After talking to both schools, and being told her Ontario results couldn’t be released, she was able to get everything sorted.
“It was my breakthrough,” she says.
In August 2015, Iduye became a registered nurse in Nova Scotia, four years after she started the process and three years after arriving in Canada.
“I would say, after all of that, my life has just been like a miracle.”
Along with working part-time as a nurse at Colchester East Hants Health Centre and at a Shannex nursing home, Iduye is also a lecturer at Dalhousie’s School of Nursing, where she teaches Family Health Nursing, and in the Clinical Integration Simulation Lab.
Iduye says she is very determined and goal-oriented, but she owes her perseverance and success to family support and professional connections, including Ingrid Waldron at the Dalhousie School of Nursing.
“What I tell people is that whatever you are doing, just do it well, because people know when you’re doing the best and that’s what people want to see,” she says. “Maybe I wasn’t sure what I could do, but I tell people that the people that supported me just took a risk when I wasn’t sure of myself.”
Waldron wasn’t available for an interview as of press time, but gave permission to use part of a letter she wrote in support of Iduye for My Halifax’s Experience’s Top 25 Immigrants application.
“Damilola’s ability to set her goals and achieve them is stunning, and a true embodiment of the immigrant spirit,” wrote Waldon in her letter. “One of the many reasons I believe Damilola is deserving of this award is because of the speed at which she has developed and grown over the past four years I have known her.”
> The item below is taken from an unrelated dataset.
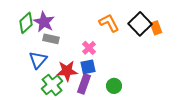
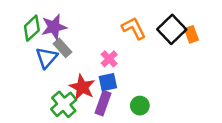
purple star: (44, 22) -> (54, 27), turned 30
gray rectangle: (51, 39) -> (63, 48), turned 35
blue triangle: (38, 60) -> (47, 58), moved
red star: (67, 71) -> (82, 87), turned 30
Iduye says while her experience is unique to her, there are others who have gone through a similar journey.
“They may reach out, but if nobody’s reaching back to them it is depressing.”
She believes that while it’s important to stay focused and on top of the paperwork, immigrant nurses need to have support. For her, that means being a connection for others, especially in a community where recertification is a struggle. For example, during her master’s practicum with the Nova Scotia IENs Multi-Stakeholder Workgroup, she focused on the integration of IENs, or international educated nurses in province.
In 2015, Iduye helped set up a peer-to-peer network on Facebook called the Nova Scotia IENs Interest Group, which has more than 700 members.
“I encourage nurses to share their stories because that’s how we motivate ourselves, that’s how we empower ourselves,” she says.
“I met a nurse who told me that she wasn’t even going through the process, but when she heard my story, she said, ‘I think I can do it.’
“So that’s one other thing that I would say, we should just give back and just support each other. That is the key.”
In 2020, Iduye is set to celebrate her second anniversary in Canada, even though she’s been here for eight years.
“I celebrate my anniversary every four years because I came here on Feb. 29,” she says, laughing.